In order to promote the highest quality of services and market our brand, sometimes we have to admit that while we are making great strides towards data-driven decisions, there are also gaps in our knowledge. Last year, we went through a re-branding process where we revamped how we were telling our story. In order to get an idea of who students thought we were, in addition to soliciting candid feedback from our student ambassador team, we asked students and stakeholders (faculty, staff, and advisors) to describe us in three words. I remember our team sitting on buses, walking-up to students in the Student Union, and asking students in the residence halls who they thought we were (not an easy feat for us introverts, but we did it!). University of Utah is a large Pac-12 university with many campus resources, so it’s not surprising to hear students were unsure who we were and what we did. What we did find out is there was a significant difference between what the campus stakeholders and students said about us. Most stakeholders mentioned how as an office, we were inspiring, encouraging, cheerleaders, and supporters; whereas students primarily described the resources we provided. They mentioned what we did, not who we were as an office. Doing this type of assessment really allowed our office to change our brand, and re-focus where our gaps were, which was telling our story to students.

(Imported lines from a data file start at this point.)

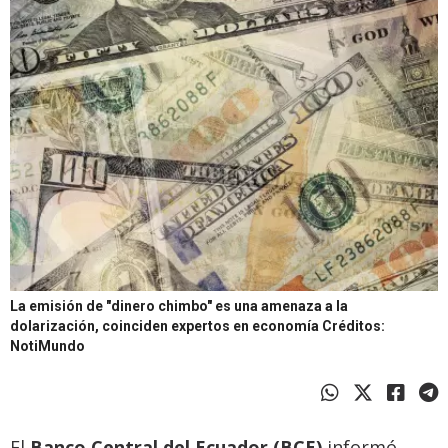
La emisión de "dinero chimbo" es una amenaza a la
dolarización, coinciden expertos en economía
Créditos:
NotiMundo
El
Banco Central del Ecuador (BCE)
informó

As we were figuring out how to tell our story, we also realized we needed a new communication plan. With the help of our staff, we invited six students from a variety of backgrounds to sit on a panel during our staff meeting to tell us everything they liked and wanted from our office. At first it was challenging because every student wanted something different. They wanted us to connect with them via email, text, social media, and newsletters. Not one of them agreed on what they wanted, and they mentioned wanting resources or events that we already offered. At first we were frustrated because we felt the panel was unsuccessful, especially because the information was not consistent. Then we realized, if we are offering resources and events that students want and they do not know the services already exist, then there is something wrong with our communication plan. Since then, we have created more targeted outreach plans to appeal to multiple student preferences.

Moving Data to Action.

As we mentioned above, how good are our data if it doesn’t get used? Over the past few semesters, we have been even more intentional in utilizing the data we gather in our marketing & programmatic decisions. We can continue to improve in this area, and are proud of some of the strides we’ve taken so far. By improving the timing & methods of our survey questions, by relying heavily on anecdotal qualitative feedback, and by staying in tune to campus partner needs, we’ve been able to make good use of the data we collect around our marketing efforts.

If randomly talking to students or organizing a student panel isn’t your thing, think of other strategies that will work for you. Bottom line, find ways to make use of the data you have & allow it to help you improve in your day to day work!